Top of Provided information
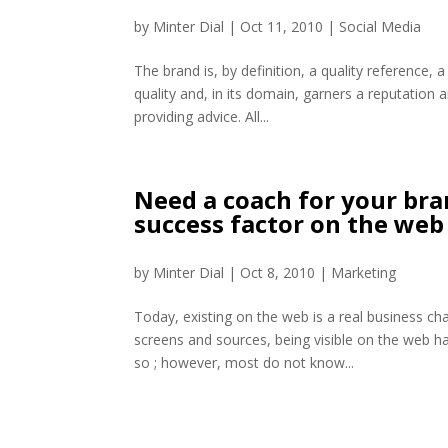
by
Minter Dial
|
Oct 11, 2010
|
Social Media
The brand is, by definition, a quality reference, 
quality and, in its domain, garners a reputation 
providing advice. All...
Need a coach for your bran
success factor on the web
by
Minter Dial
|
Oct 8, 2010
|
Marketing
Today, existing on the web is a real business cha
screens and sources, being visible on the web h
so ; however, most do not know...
Bottom of Provided information
- What to work on:
Write out the whole listing above exactly; do not include the pictures.

- Result of the task:
by
Minter Dial
|
Oct 11, 2010
|
Social Media
The brand is, by definition, a quality reference, 
quality and, in its domain, garners a reputation 
providing advice. All...
Need a coach for your bran
success factor on the web
by
Minter Dial
|
Oct 8, 2010
|
Marketing
Today, existing on the web is a real business cha
screens and sources, being visible on the web h
so ; however, most do not know...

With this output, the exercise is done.